### Source information:
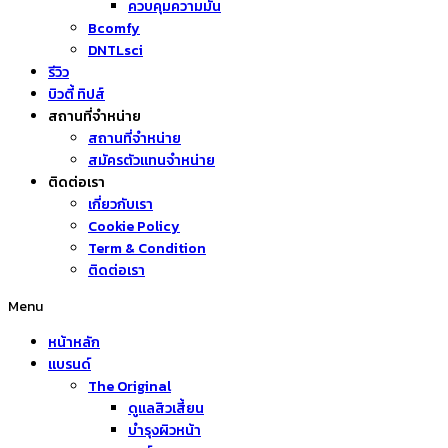
ควบคุมความมัน
Bcomfy
DNTLsci
รีวิว
บิวตี้ ทิปส์
สถานที่จำหน่าย
สถานที่จำหน่าย
สมัครตัวแทนจำหน่าย
ติดต่อเรา
เกี่ยวกับเรา
Cookie Policy
Term & Condition
ติดต่อเรา
Menu
หน้าหลัก
แบรนด์
The Original
ดูแลสิวเสี้ยน
บำรุงผิวหน้า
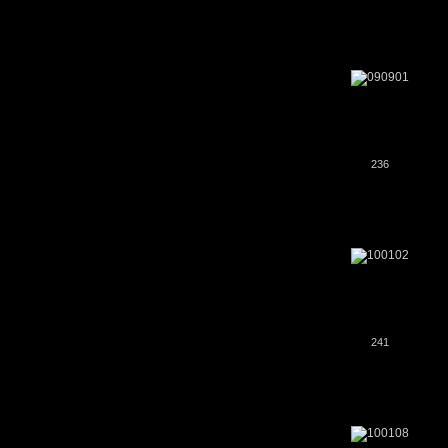
236
241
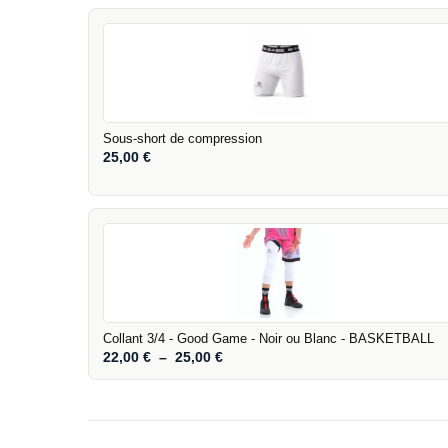
Sous-short de compression
25,00
€
Collant 3/4 - Good Game - Noir ou Blanc - BASKETBALL
22,00
€
–
25,00
€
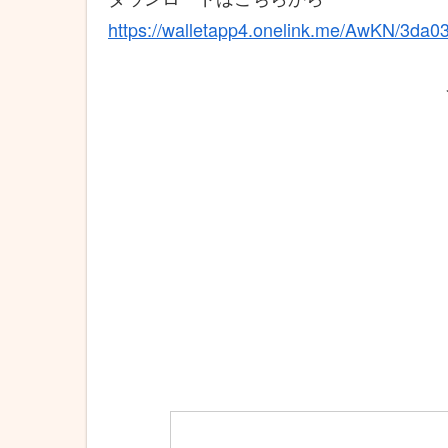
https://walletapp4.onelink.me/AwKN/3da0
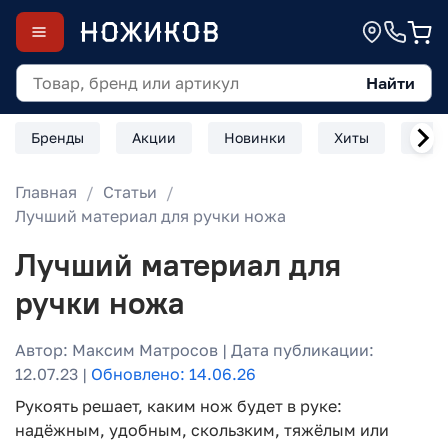
Найти
Бренды
Акции
Новинки
Хиты
Скл
Главная
Статьи
Лучший материал для ручки ножа
Лучший материал для
ручки ножа
Автор: Максим Матросов | Дата публикации:
12.07.23 |
Обновлено: 14.06.26
Рукоять решает, каким нож будет в руке:
надёжным, удобным, скользким, тяжёлым или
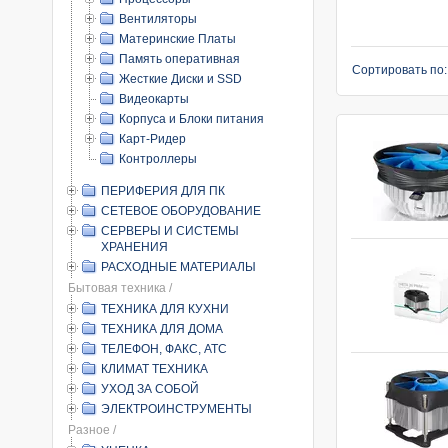
Вентиляторы
Материнские Платы
Память оперативная
Сортировать по
Жесткие Диски и SSD
Видеокарты
Корпуса и Блоки питания
Карт-Ридер
Контроллеры
ПЕРИФЕРИЯ ДЛЯ ПК
СЕТЕВОЕ ОБОРУДОВАНИЕ
СЕРВЕРЫ И СИСТЕМЫ
ХРАНЕНИЯ
РАСХОДНЫЕ МАТЕРИАЛЫ
Бытовая техника /
ТЕХНИКА ДЛЯ КУХНИ
ТЕХНИКА ДЛЯ ДОМА
ТЕЛЕФОН, ФАКС, АТС
КЛИМАТ ТЕХНИКА
УХОД ЗА СОБОЙ
ЭЛЕКТРОИНСТРУМЕНТЫ
Разное /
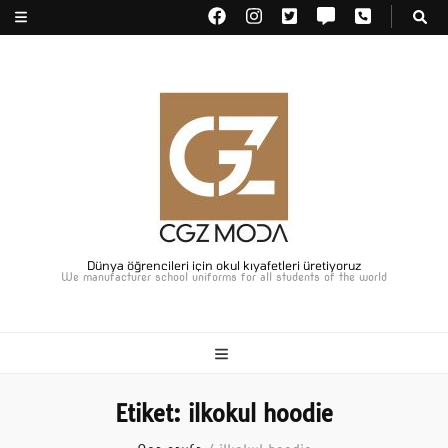
Dünya öğrencileri için okul kıyafetleri üretiyoruz
We manufacturer school uniforms for all students of the world
Etiket:
ilkokul hoodie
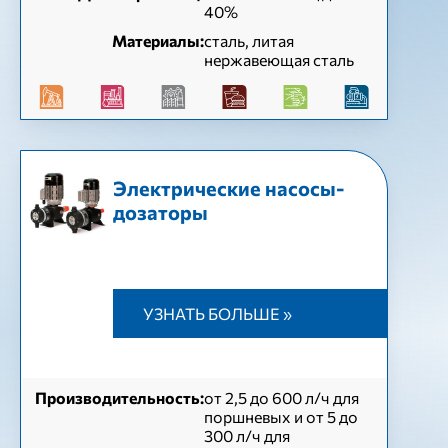
40%
Материалы:
сталь, литая
нержавеющая сталь
Электрические насосы-
дозаторы
УЗНАТЬ БОЛЬШЕ »
Производительность:
от 2,5 до 600 л/ч для
поршневых и от 5 до
300 л/ч для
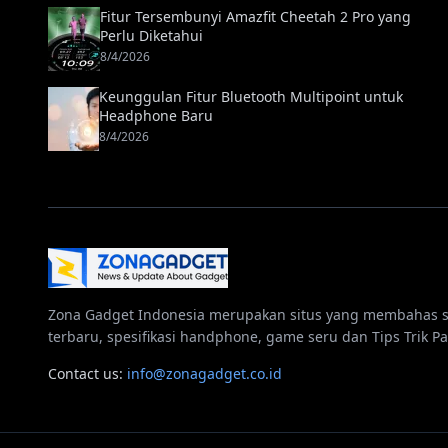
Fitur Tersembunyi Amazfit Cheetah 2 Pro yang
Perlu Diketahui
8/4/2026
Keunggulan Fitur Bluetooth Multipoint untuk
Headphone Baru
8/4/2026
Zona Gadget Indonesia merupakan situs yang membahas 
terbaru, spesifikasi handphone, game seru dan Tips Trik Pa
Contact us:
info@zonagadget.co.id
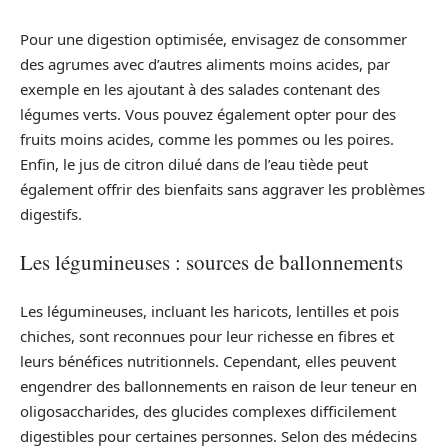
Pour une digestion optimisée, envisagez de consommer
des agrumes avec d’autres aliments moins acides, par
exemple en les ajoutant à des salades contenant des
légumes verts. Vous pouvez également opter pour des
fruits moins acides, comme les pommes ou les poires.
Enfin, le jus de citron dilué dans de l’eau tiède peut
également offrir des bienfaits sans aggraver les problèmes
digestifs.
Les légumineuses : sources de ballonnements
Les légumineuses, incluant les haricots, lentilles et pois
chiches, sont reconnues pour leur richesse en fibres et
leurs bénéfices nutritionnels. Cependant, elles peuvent
engendrer des ballonnements en raison de leur teneur en
oligosaccharides, des glucides complexes difficilement
digestibles pour certaines personnes. Selon des médecins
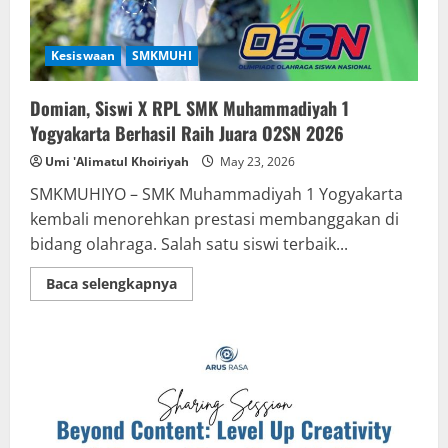
Kesiswaan
SMKMUHI
Domian, Siswi X RPL SMK Muhammadiyah 1
Yogyakarta Berhasil Raih Juara O2SN 2026
Umi 'Alimatul Khoiriyah
May 23, 2026
SMKMUHIYO – SMK Muhammadiyah 1 Yogyakarta
kembali menorehkan prestasi membanggakan di
bidang olahraga. Salah satu siswi terbaik...
Read
Baca selengkapnya
more
about
Domian,
Siswi
X
RPL
SMK
Muhammadiyah
1
Yogyakarta
Berhasil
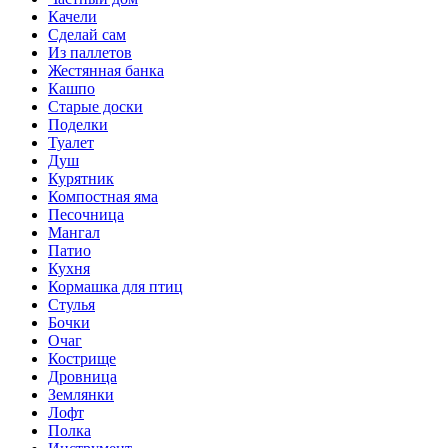
Качели
Сделай сам
Из паллетов
Жестянная банка
Кашпо
Старые доски
Поделки
Туалет
Душ
Курятник
Компостная яма
Песочница
Мангал
Патио
Кухня
Кормашка для птиц
Стулья
Бочки
Очаг
Кострище
Дровница
Землянки
Лофт
Полка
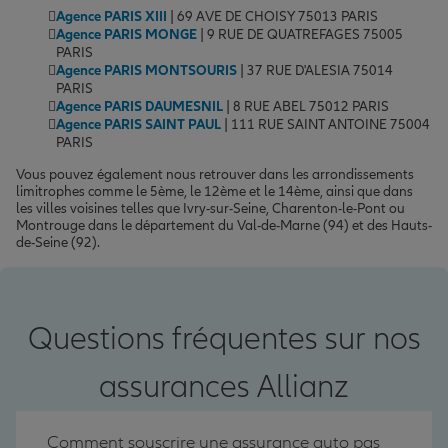
Agence PARIS XIII
| 69 AVE DE CHOISY 75013 PARIS
Agence PARIS MONGE
| 9 RUE DE QUATREFAGES 75005
PARIS
Agence PARIS MONTSOURIS
| 37 RUE D'ALESIA 75014
PARIS
Agence PARIS DAUMESNIL
| 8 RUE ABEL 75012 PARIS
Agence PARIS SAINT PAUL
| 111 RUE SAINT ANTOINE 75004
PARIS
Vous pouvez également nous retrouver dans les arrondissements
limitrophes comme le 5ème, le 12ème et le 14ème, ainsi que dans
les villes voisines telles que Ivry-sur-Seine, Charenton-le-Pont ou
Montrouge dans le département du Val-de-Marne (94) et des Hauts-
de-Seine (92).
Questions fréquentes sur nos
assurances Allianz
Comment souscrire une assurance auto pas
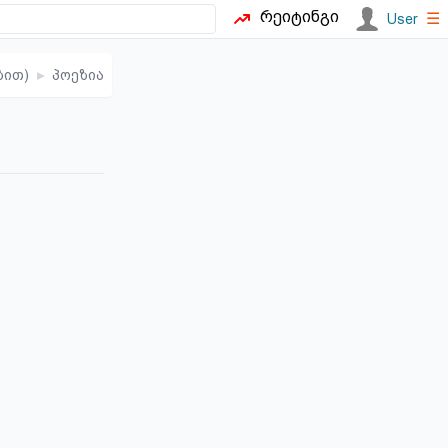
რეიტინგი
☰
User
ბით)
▸
პოეზია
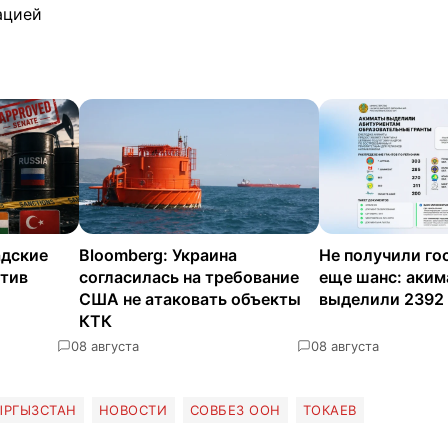
ацией
адские
Bloomberg: Украина
Не получили го
отив
согласилась на требование
еще шанс: аки
США не атаковать объекты
выделили 2392
КТК
0
8 августа
0
8 августа
ЫРГЫЗСТАН
НОВОСТИ
СОВБЕЗ ООН
ТОКАЕВ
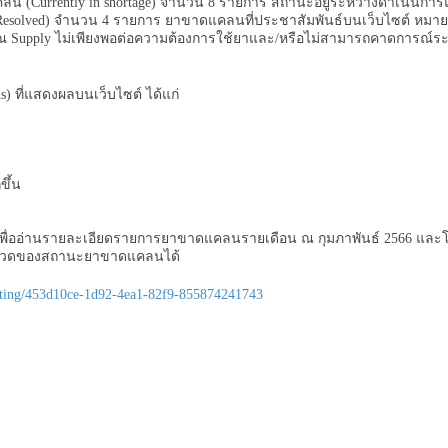
น (Currently in shortage) จำนวน 8 รายการ สถานะอยู่ระหว่างดำเนินการ
 (Resolved) จำนวน 4 รายการ ยาขาดแคลนที่ประชาสัมพันธ์บนเว็บไซต์ หมาย
าณ Supply ไม่เพียงพอต่อความต้องการใช้ยาและ/หรือไม่สามารถคาดการณ์
sons) ที่แสดงผลบนเว็บไซต์ ได้แก่
ยน/GMP
้า
มากขึ้น
งเพื่ออ่านรายละเอียดรายการยาขาดแคลนรายเดือน ณ กุมภาพันธ์ 2566 แล
ะหมวดของสถานะยาขาดแคลนได้
porting/453d10ce-1d92-4ea1-82f9-855874241743
​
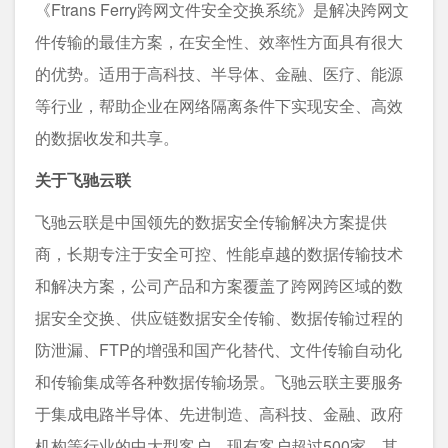
《Ftrans Ferry跨网文件安全交换系统》是解决跨网文
件传输的最佳方案，在安全性、效率性方面具有很大
的优势。适用于高科技、半导体、金融、医疗、能源
等行业，帮助企业在网络隔离条件下实现安全、高效
的数据收发和共享。
关于飞驰云联
飞驰云联是中国领先的数据安全传输解决方案提供
商，长期专注于安全可控、性能卓越的数据传输技术
和解决方案，公司产品和方案覆盖了跨网跨区域的数
据安全交换、供应链数据安全传输、数据传输过程的
防泄漏、FTP的增强和国产化替代、文件传输自动化
和传输集成等各种数据传输场景。飞驰云联主要服务
于集成电路半导体、先进制造、高科技、金融、政府
机构等行业的中大型客户，现有客户超过500家，其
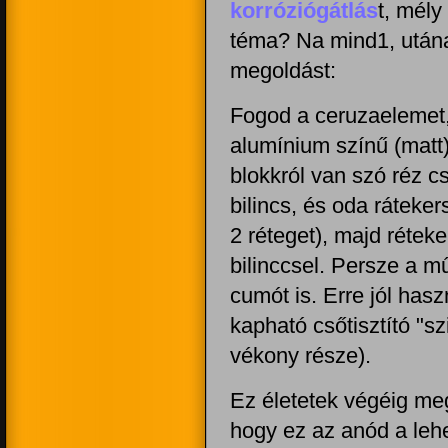
korróziógátlás
t, mély
téma? Na mind1, utánaj
megoldást:
Fogod a ceruzaelemet, 
alumínium színű (matt)
blokkról van szó réz c
bilincs, és oda ráteke
2 réteget), majd rétek
bilinccsel. Persze a műv
cumót is. Erre jól has
kapható csőtisztító "s
vékony része).
Ez életetek végéig megv
hogy ez az anód a lehe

### Exercise:
The entire listing above, minus its pictures, should be copied out exactly.

### Written answer:
ควบคุมความมัน
Bcomfy
DNTLsci
รีวิว
บิวตี้ ทิปส์
สถานที่จำหน่าย
สถานที่จำหน่าย
สมัครตัวแทนจำหน่าย
ติดต่อเรา
เกี่ยวกับเรา
Cookie Policy
Term & Condition
ติดต่อเรา
Menu
หน้าหลัก
แบรนด์
The Original
ดูแลสิวเสี้ยน
บำรุงผิวหน้า
236
241
Sous-short de compression
25,00
€
Collant 3/4 - Good Game - Noir ou Blanc - BASKETBALL
22,00
€
–
25,00
€
https://walletapp4.onelink.me/AwKN/3da0
Найти
Бренды
Акции
Новинки
Хиты
Скл
Главная
Статьи
Лучший материал для ручки ножа
Лучший материал для
ручки ножа
Автор: Максим Матросов | Дата публикации:
12.07.23 |
Обновлено: 14.06.26
Рукоять решает, каким нож будет в руке:
надёжным, удобным, скользким, тяжёлым или
Вентиляторы
Материнские Платы
Память оперативная
Сортировать по
Жесткие Диски и SSD
Видеокарты
Корпуса и Блоки питания
Карт-Ридер
Контроллеры
ПЕРИФЕРИЯ ДЛЯ ПК
СЕТЕВОЕ ОБОРУДОВАНИЕ
СЕРВЕРЫ И СИСТЕМЫ
ХРАНЕНИЯ
РАСХОДНЫЕ МАТЕРИАЛЫ
Бытовая техника /
ТЕХНИКА ДЛЯ КУХНИ
ТЕХНИКА ДЛЯ ДОМА
ТЕЛЕФОН, ФАКС, АТС
КЛИМАТ ТЕХНИКА
УХОД ЗА СОБОЙ
ЭЛЕКТРОИНСТРУМЕНТЫ
Разное /
Dünya öğrencileri için okul kıyafetleri üretiyoruz
We manufacturer school uniforms for all students of the world
Etiket:
ilkokul hoodie
40%
Материалы:
сталь, литая
нержавеющая сталь
Электрические насосы-
дозаторы
УЗНАТЬ БОЛЬШЕ »
Производительность:
от 2,5 до 600 л/ч для
поршневых и от 5 до
300 л/ч для
Fitur Tersembunyi Amazfit Cheetah 2 Pro yang
Perlu Diketahui
8/4/2026
Keunggulan Fitur Bluetooth Multipoint untuk
Headphone Baru
8/4/2026
Zona Gadget Indonesia merupakan situs yang membahas 
terbaru, spesifikasi handphone, game seru dan Tips Trik Pa
Contact us:
info@zonagadget.co.id
Pour une digestion optimisée, envisagez de consommer
des agrumes avec d’autres aliments moins acides, par
exemple en les ajoutant à des salades contenant des
légumes verts. Vous pouvez également opter pour des
fruits moins acides, comme les pommes ou les poires.
Enfin, le jus de citron dilué dans de l’eau tiède peut
également offrir des bienfaits sans aggraver les problèmes
digestifs.
Les légumineuses : sources de ballonnements
Les légumineuses, incluant les haricots, lentilles et pois
chiches, sont reconnues pour leur richesse en fibres et
leurs bénéfices nutritionnels. Cependant, elles peuvent
engendrer des ballonnements en raison de leur teneur en
oligosaccharides, des glucides complexes difficilement
digestibles pour certaines personnes. Selon des médecins
Kesiswaan
SMKMUHI
Domian, Siswi X RPL SMK Muhammadiyah 1
Yogyakarta Berhasil Raih Juara O2SN 2026
Umi 'Alimatul Khoiriyah
May 23, 2026
SMKMUHIYO – SMK Muhammadiyah 1 Yogyakarta
kembali menorehkan prestasi membanggakan di
bidang olahraga. Salah satu siswi terbaik...
Read
Baca selengkapnya
more
about
Domian,
Siswi
X
RPL
SMK
Muhammadiyah
1
Yogyakarta
Berhasil
Качели
Сделай сам
Из паллетов
Жестянная банка
Кашпо
Старые доски
Поделки
Туалет
Душ
Курятник
Компостная яма
Песочница
Мангал
Патио
Кухня
Кормашка для птиц
Стулья
Бочки
Очаг
Кострище
Дровница
Землянки
Лофт
Полка
Agence PARIS XIII
| 69 AVE DE CHOISY 75013 PARIS
Agence PARIS MONGE
| 9 RUE DE QUATREFAGES 75005
PARIS
Agence PARIS MONTSOURIS
| 37 RUE D'ALESIA 75014
PARIS
Agence PARIS DAUMESNIL
| 8 RUE ABEL 75012 PARIS
Agence PARIS SAINT PAUL
| 111 RUE SAINT ANTOINE 75004
PARIS
Vous pouvez également nous retrouver dans les arrondissements
limitrophes comme le 5ème, le 12ème et le 14ème, ainsi que dans
les villes voisines telles que Ivry-sur-Seine, Charenton-le-Pont ou
Montrouge dans le département du Val-de-Marne (94) et des Hauts-
de-Seine (92).
Questions fréquentes sur nos
assurances Allianz
Comment souscrire une assurance auto pas
რეიტინგი
☰
User
ბით)
▸
პოეზია
ацией
адские
Bloomberg: Украина
Не получили го
отив
согласилась на требование
еще шанс: аки
США не атаковать объекты
выделили 2392
КТК
0
8 августа
0
8 августа
ЫРГЫЗСТАН
НОВОСТИ
СОВБЕЗ ООН
ТОКАЕВ
น (Currently in shortage) จำนวน 8 รายการ สถานะอยู่ระหว่างดำเนินการ
 (Resolved) จำนวน 4 รายการ ยาขาดแคลนที่ประชาสัมพันธ์บนเว็บไซต์ หมาย
าณ Supply ไม่เพียงพอต่อความต้องการใช้ยาและ/หรือไม่สามารถคาดการณ์
sons) ที่แสดงผลบนเว็บไซต์ ได้แก่
ยน/GMP
้า
มากขึ้น
งเพื่ออ่านรายละเอียดรายการยาขาดแคลนรายเดือน ณ กุมภาพันธ์ 2566 แล
ะหมวดของสถานะยาขาดแคลนได้
porting/453d10ce-1d92-4ea1-82f9-855874241743
​
《Ftrans Ferry跨网文件安全交换系统》是解决跨网文
件传输的最佳方案，在安全性、效率性方面具有很大
的优势。适用于高科技、半导体、金融、医疗、能源
等行业，帮助企业在网络隔离条件下实现安全、高效
的数据收发和共享。
关于飞驰云联
飞驰云联是中国领先的数据安全传输解决方案提供
商，长期专注于安全可控、性能卓越的数据传输技术
和解决方案，公司产品和方案覆盖了跨网跨区域的数
据安全交换、供应链数据安全传输、数据传输过程的
防泄漏、FTP的增强和国产化替代、文件传输自动化
和传输集成等各种数据传输场景。飞驰云联主要服务
于集成电路半导体、先进制造、高科技、金融、政府
机构等行业的中大型客户，现有客户超过500家，其
korróziógátlás
t, mély
téma? Na mind1, utánaj
megoldást:
Fogod a ceruzaelemet, 
alumínium színű (matt)
blokkról van szó réz c
bilincs, és oda ráteke
2 réteget), majd rétek
bilinccsel. Persze a műv
cumót is. Erre jól has
kapható csőtisztító "s
vékony része).
Ez életetek végéig megv
hogy ez az anód a lehe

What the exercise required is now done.